In this paper, Meta suggests a new method where the models are trained using the DPO method we just talked about while allowing the model to generate its own, non-human rewards.

If proved at scale, it’s the best of both worlds and, unequivocally, a complete revolution.

Let’s take a look.

Circling back to the two previously covered methods, RLHF is very expensive and requires a reward model.

DPO does not, but it also requires humans to define the boundaries and how the model should behave.

Also, in both cases, the rewards don’t get better over time, they are fixed and are based on how good our reward model is.

Instead, Meta’s new iterative framework defines a training pipeline where the current model (Mt) first generates the set of responses and scores them, aka autonomously builds the preference dataset, and then using this preference dataset and the DPO method (meaning there’s no need for a reward model) to obtain the new, aligned model, Mt+1.

Then, they take Mt+1 and repeat the process to get a new model, Mt+2, and so on.

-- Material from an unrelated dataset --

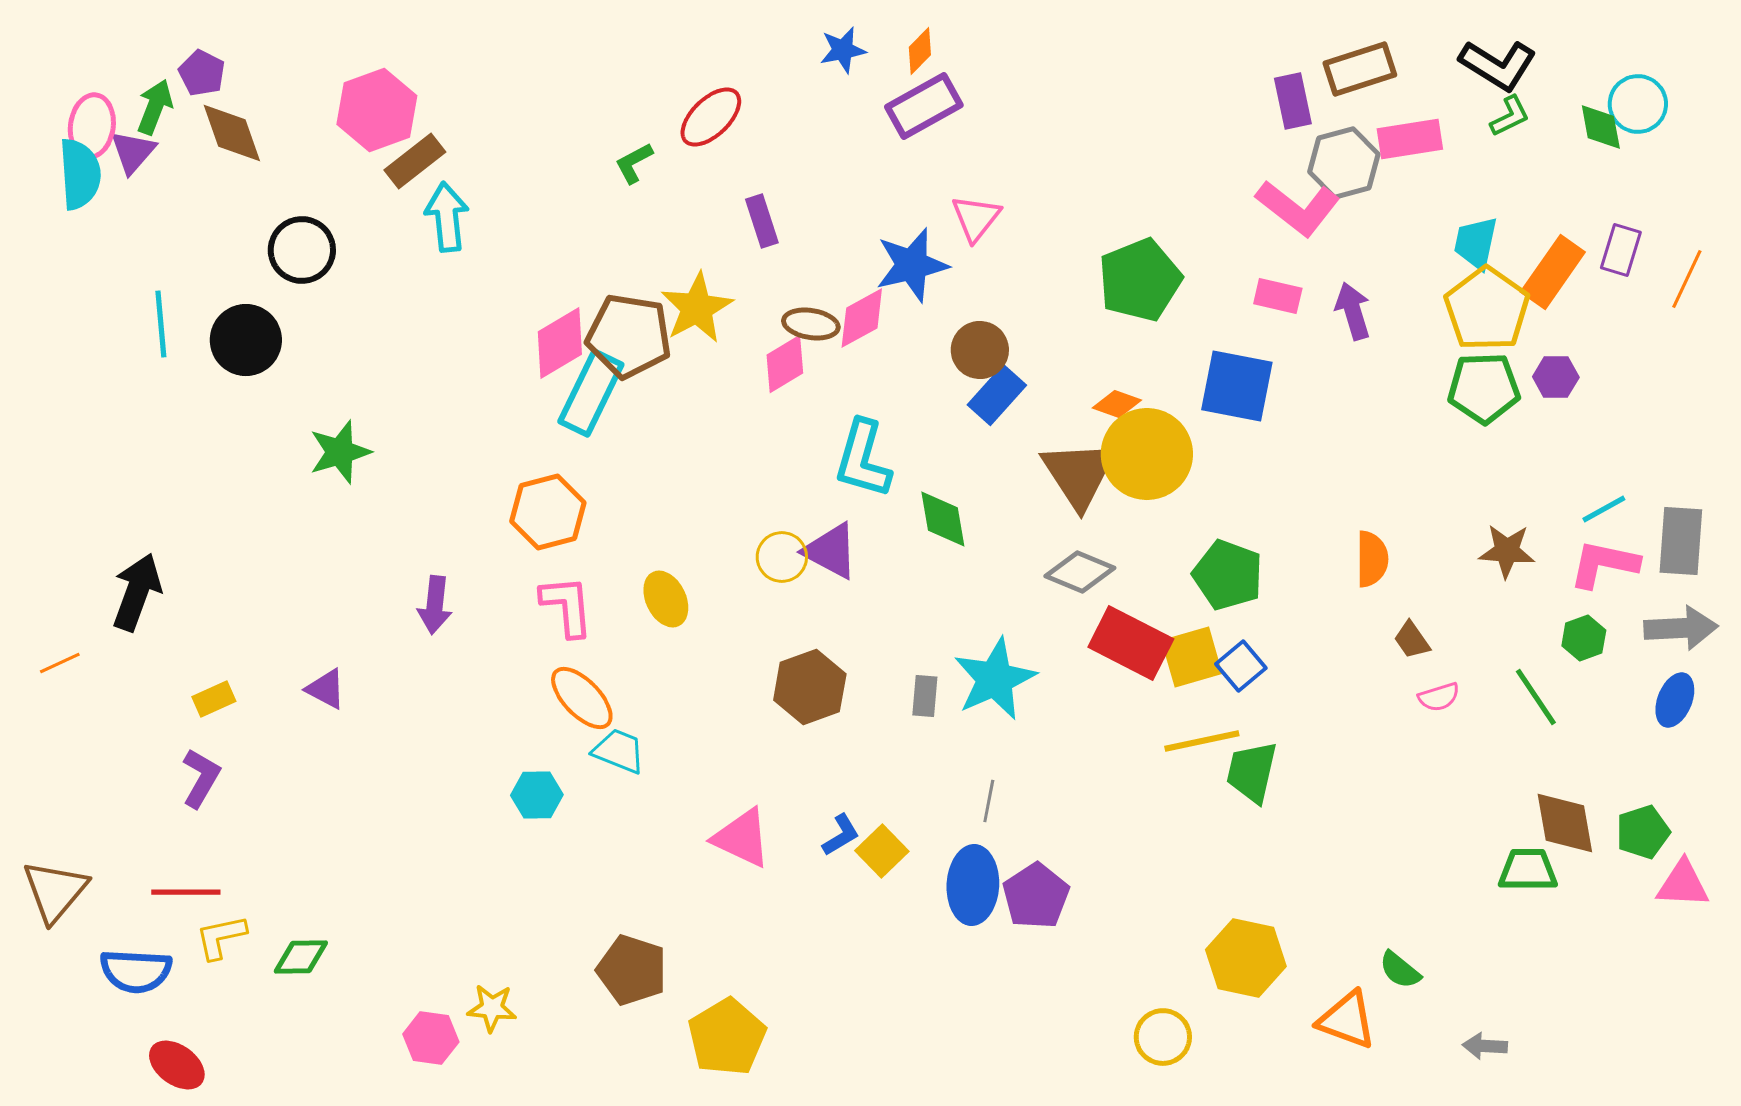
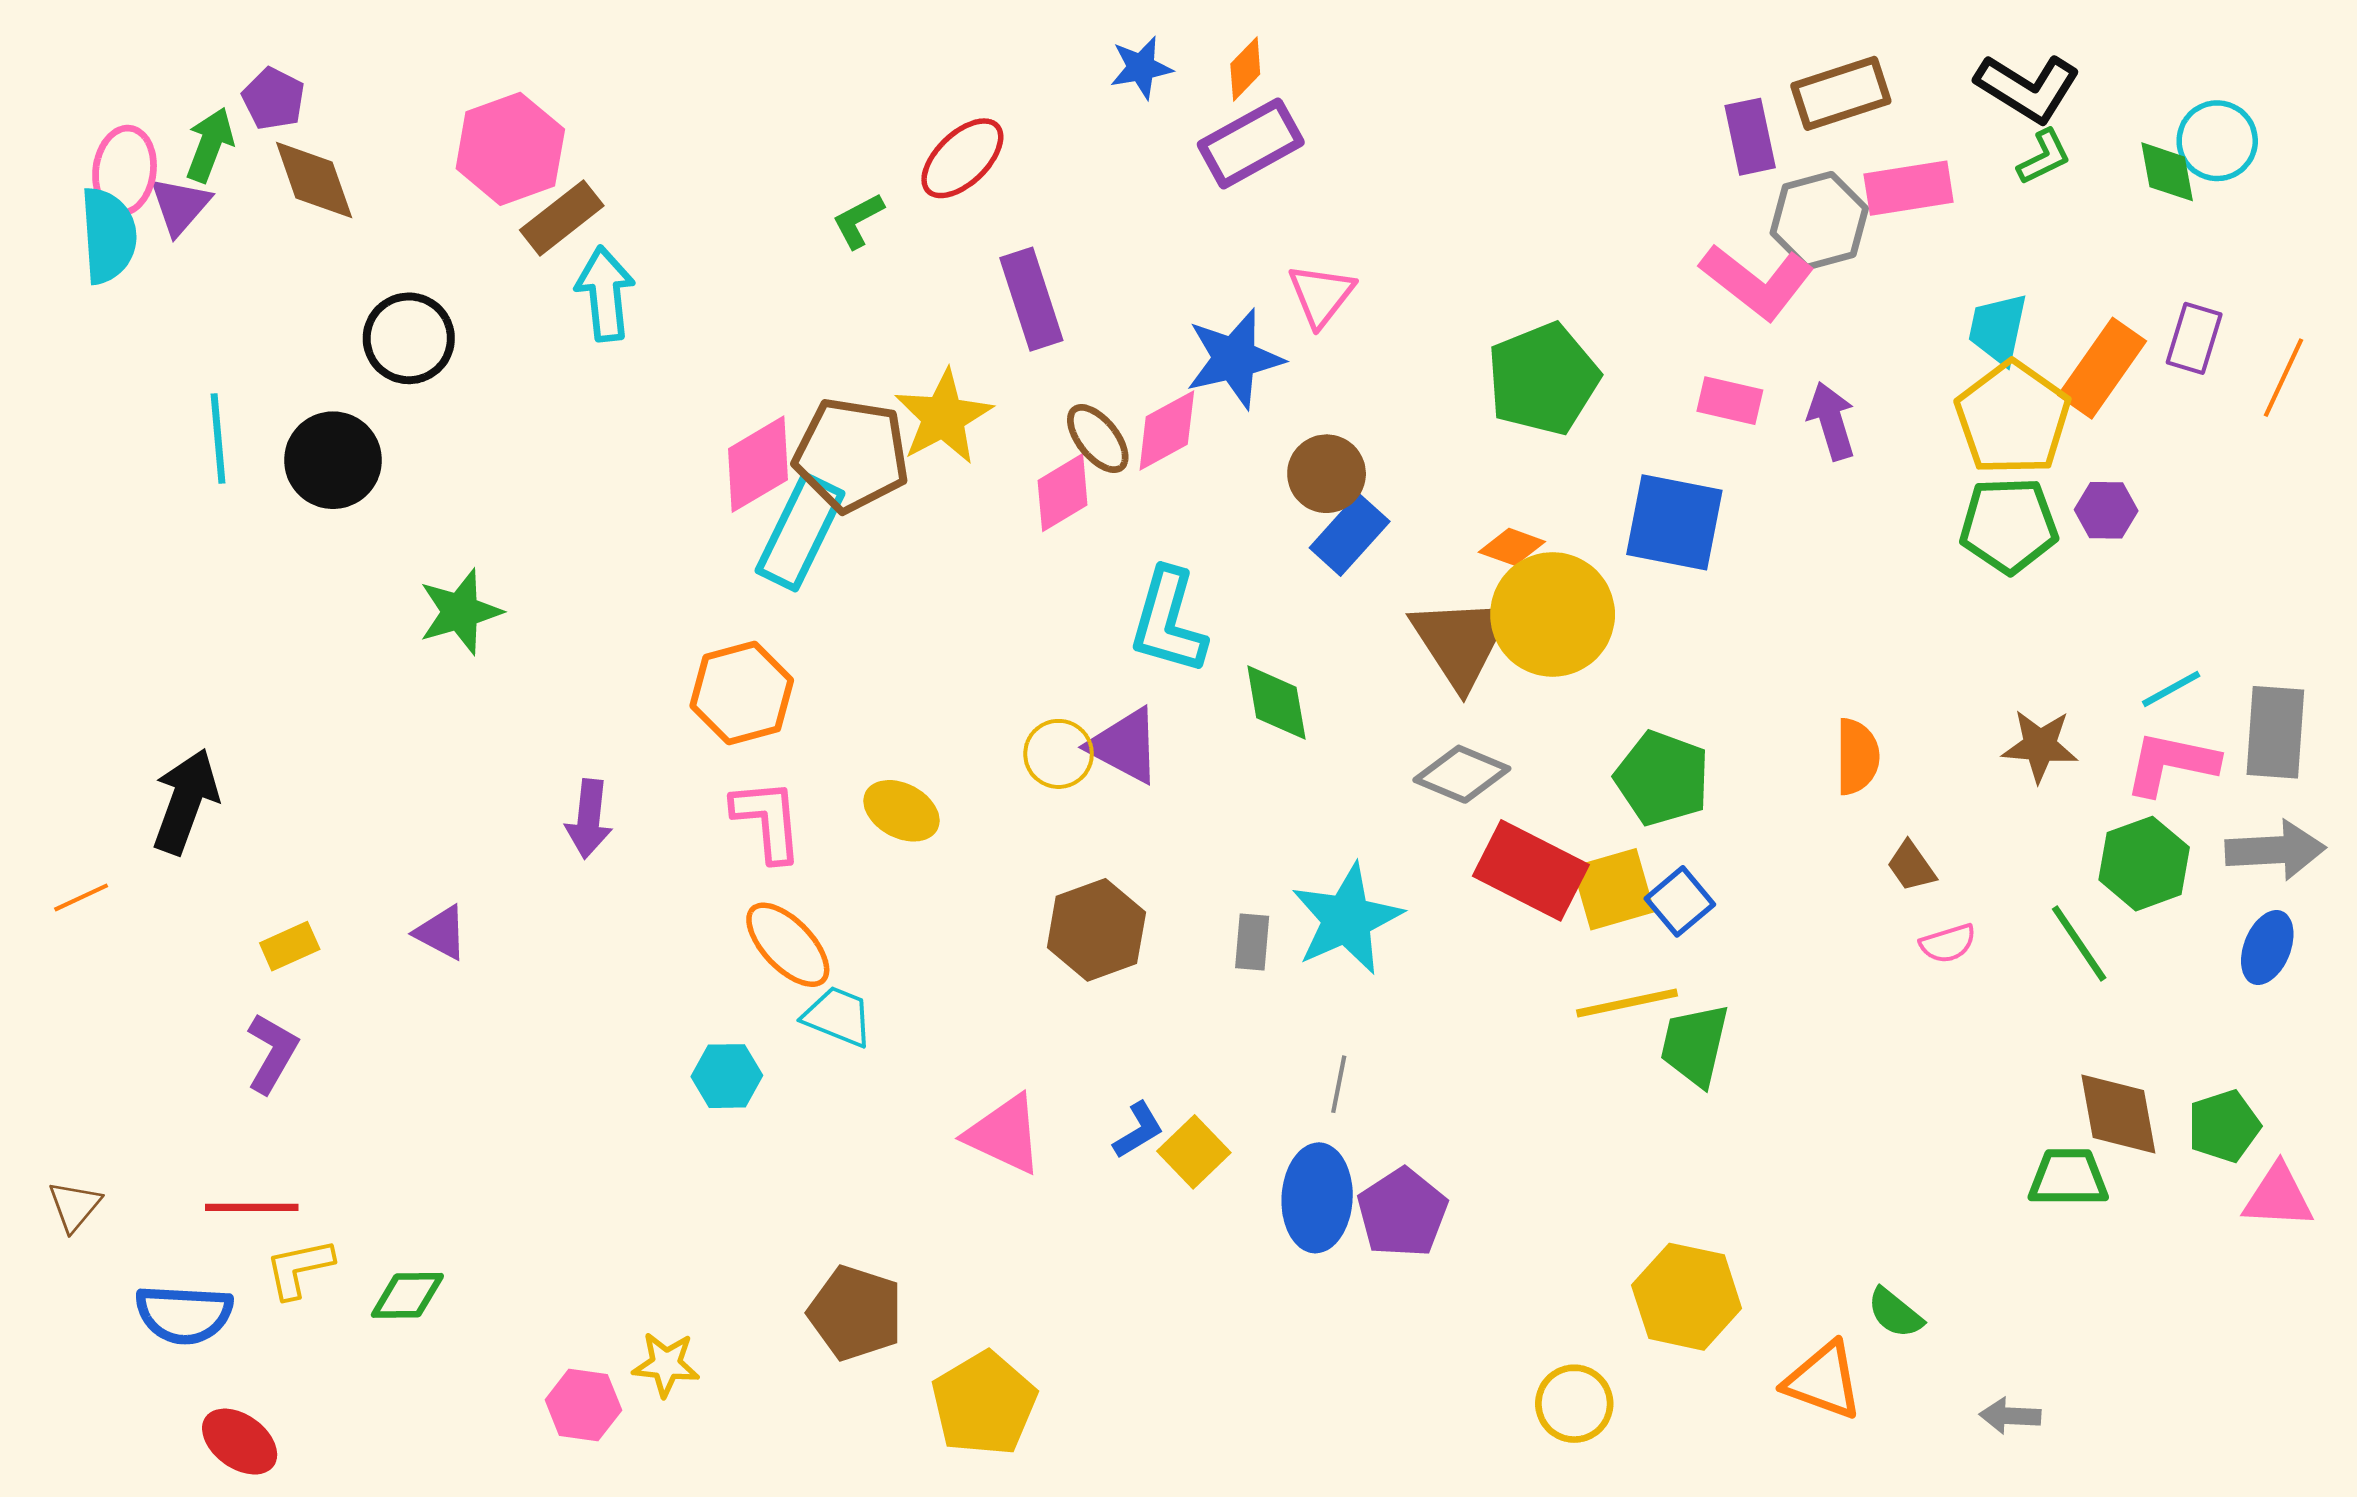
purple rectangle: (762, 221) -> (1031, 299), size x1.4
brown ellipse: (811, 324) -> (1098, 439), turned 42
yellow ellipse: (666, 599) -> (901, 811), turned -36
green hexagon: (1584, 638) -> (2144, 864), size x1.5
brown triangle: (55, 891) -> (74, 1206), size x0.6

In other words, the model is not only becoming better aligned with each iteration (the objective all along) but it’s also learning to get better at scoring responses, which in turn explains why the model in the newer iteration is better than the previous one.

In layman’s terms, while in traditional alignment methods humans are required to build the preference dataset, here the model plays both the role of aligner and aligned.

And the results?

In just three iterations, the fine-tuned LLaMa model was already on par with the best of the bunch, and the self-improving mechanism showed no signs of saturation.

It’s, quite literally, the first time we have seen a self-improving LLM that doesn’t require humans to dictate what’s “good”.

This is huge, as we have already seen what self-improving methods achieve, with examples like the superhuman AlphaGo completely obliterating everyone in the game of Go by playing against itself.

If we now have the power to train LLMs in self-improving pipelines, we could build superhuman language models, whatever that turns out to be.

But as with everything, there’s a trade-off.

Alienating Humans

It’s no secret that humans are the bottleneck to building superhuman models.

However, eliminating humans from the training process and relinquishing any ‘say’ on the matter is something that needs to be carefully evaluated.

We are already extremely bad at explaining how LLMs ‘think’…, but at least we have control over them.

Now, while the former issue is far from solved, we are proposing to let them decide how to optimize, possibly losing control over them.

This lack of control is simply frightening, as the possibility of these models going rogue is far from being zero.

On the flip side, this could expand a new world of possibilities and breakthroughs that our limited minds cannot comprehend and thus cannot achieve without these superhuman models.

So the question is… where do we draw the line?